The study involved the development, optimization, and testing of custom convolutional neural network (CNN) models. Additionally, popular pre-trained models such as VGG16, VGG19, ResNet50, InceptionV3, EfficientNetB0, and EfficientNetB5 were trained and tested. The use of pre-trained models, particularly those trained on the ImageNet dataset, for transfer learning was also explored. Two-class classification models were employed for assessing spatial resolution and geometric distortion, while an approach classifying the image into 10 classes representing the number of visible spokes was used for the low contrast.

Results

Our results showed that deep learning-based methods can be effectively used for MR image quality assurance and can improve the performance of these models. The low contrast test was one of the most challenging tests within the ACR phantom.

Conclusions

Overall, for geometric distortion and spatial resolution, all of the deep learning models tested produced prediction accuracy of 80% or higher. The study also revealed that training the models from scratch performed slightly better compared to transfer learning. For the low contrast, our investigation emphasized the adaptability and potential of deep learning models. The custom CNN models excelled in predicting the number of visible spokes, achieving commendable accuracy, recall, precision, and F1 scores.

Peer Review reports

Background

Magnetic Resonance Imaging (MRI), due to technological advances, represents now an important imaging modality used for several clinical application such as diagnostic and guidance of localized therapies such as surgery, Brachytherapy, Radiation Therapy (RT) and High Intensity Focused Ultrasound (HI-FU) therapy [1,2,3]. MRI provides excellent soft tissue contrast and resolution as well as functional imaging capabilities, allowing for the spatial and physiological characterization of disease.

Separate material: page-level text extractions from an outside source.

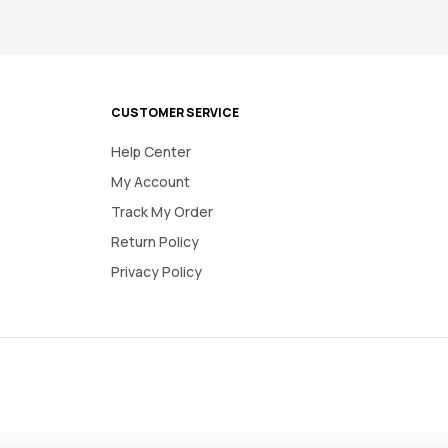
CUSTOMER SERVICE
Help Center
My Account
Track My Order
Return Policy
Privacy Policy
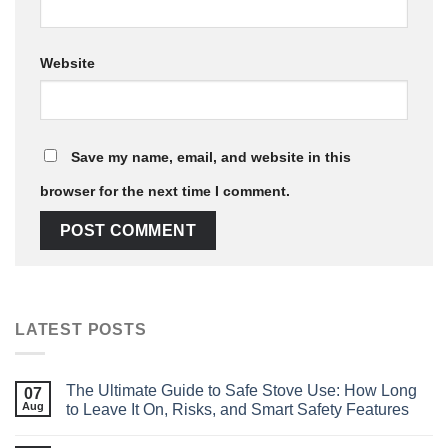
Website
Save my name, email, and website in this
browser for the next time I comment.
LATEST POSTS
The Ultimate Guide to Safe Stove Use: How Long
07
Aug
to Leave It On, Risks, and Smart Safety Features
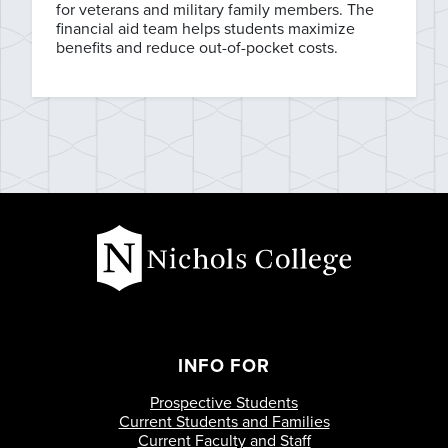
for veterans and military family members. The
financial aid team helps students maximize
benefits and reduce out-of-pocket costs.
INFO FOR
Prospective Students
Current Students and Families
Current Faculty and Staff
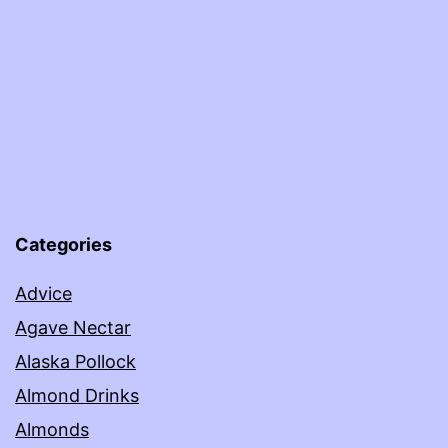
Categories
Advice
Agave Nectar
Alaska Pollock
Almond Drinks
Almonds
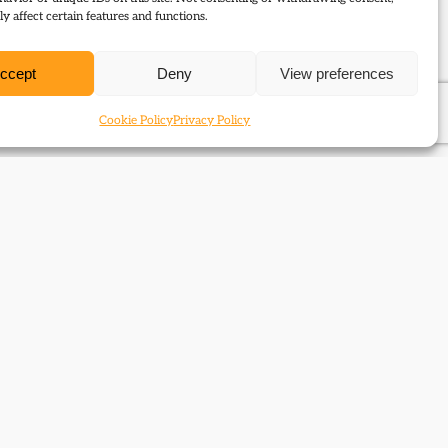
y affect certain features and functions.
ccept
Deny
View preferences
Cookie Policy
Privacy Policy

The premise of MR based clinical applications is that a successful diagnostic and therapeutic outcomes relies on accurate localization and good spatial resolution and contrast.

An essential pre-requisite for any image Guided (IG) clinical application is the comprehensive quality assurance of the imaging modality. As such, benchmarking and periodic assessment of image quality, spatial fidelity, geometric precision, and laser/ couch accuracy are critical.

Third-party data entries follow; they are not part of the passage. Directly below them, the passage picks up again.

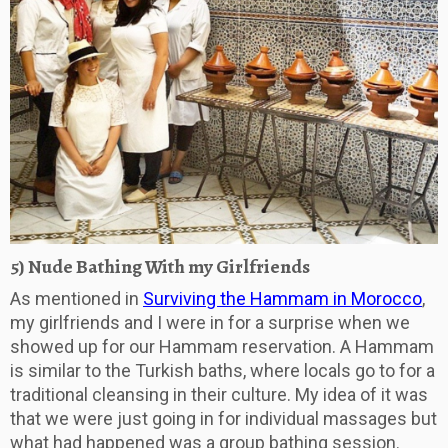
5) Nude Bathing With my Girlfriends
As mentioned in
Surviving the Hammam in Morocco
,
my girlfriends and I were in for a surprise when we
showed up for our Hammam reservation. A Hammam
is similar to the Turkish baths, where locals go to for a
traditional cleansing in their culture. My idea of it was
that we were just going in for individual massages but
what had happened was a group bathing session.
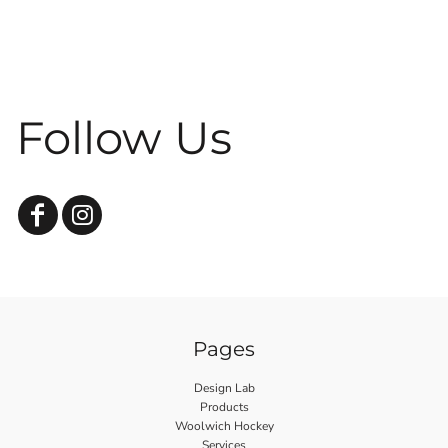
Follow Us
Pages
Design Lab
Products
Woolwich Hockey
Services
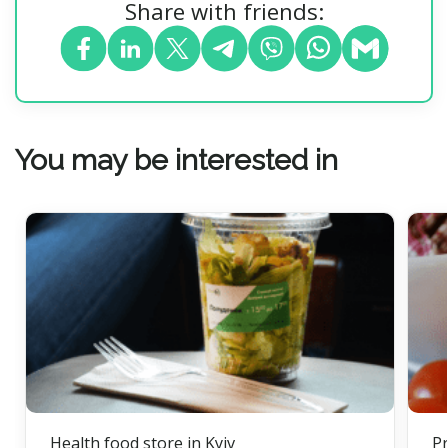
Share with friends:
You may be interested in
Health food store in Kyiv
Pr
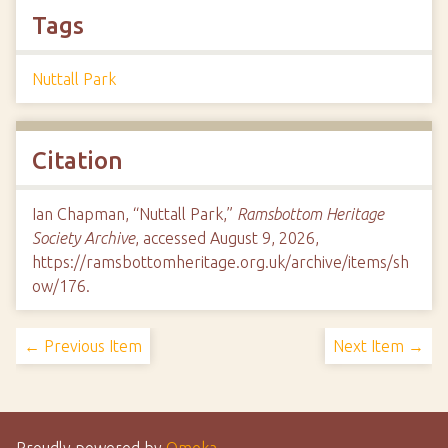
Tags
Nuttall Park
Citation
Ian Chapman, “Nuttall Park,”
Ramsbottom Heritage
Society Archive
, accessed August 9, 2026,
https://ramsbottomheritage.org.uk/archive/items/sh
ow/176
.
← Previous Item
Next Item →
Proudly powered by
Omeka
.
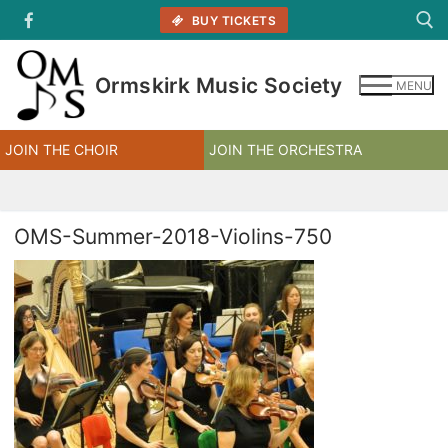
Skip
BUY TICKETS
to
content
Ormskirk Music Society
MENU
Search for:
JOIN THE CHOIR
JOIN THE ORCHESTRA
OMS-Summer-2018-Violins-750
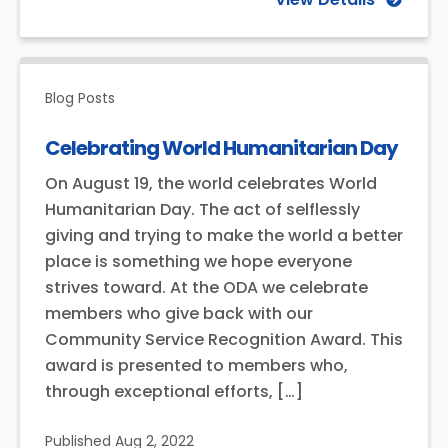
Blog Posts
Celebrating World Humanitarian Day
On August 19, the world celebrates World
Humanitarian Day. The act of selflessly
giving and trying to make the world a better
place is something we hope everyone
strives toward. At the ODA we celebrate
members who give back with our
Community Service Recognition Award. This
award is presented to members who,
through exceptional efforts, […]
Published
Aug 2, 2022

For the image quality module, several phantoms and tests have been designed and implemented. The American College of Radiology (ACR) phantom and associated tests are the most widely used in MRI since the tests and metrics are standardized and widely accepted as they follow the recommendations outlined in the ACR and American Association Physicists in Medicine (AAPM) reports surveyed [4, 5].

The ACR phantom guidance tests are commonly adopted as a routine clinical QC and are traditionally conducted by manual methods. Manual tests consist of multiple labor-intensive measurements (slice thickness, slice location, contrast, and geometric distortion). Results obtained depend on user defined windowing levels and the guidance definitions of leveling and windowing are approximate and subjective. Slice selection for specific tests is also user dependent.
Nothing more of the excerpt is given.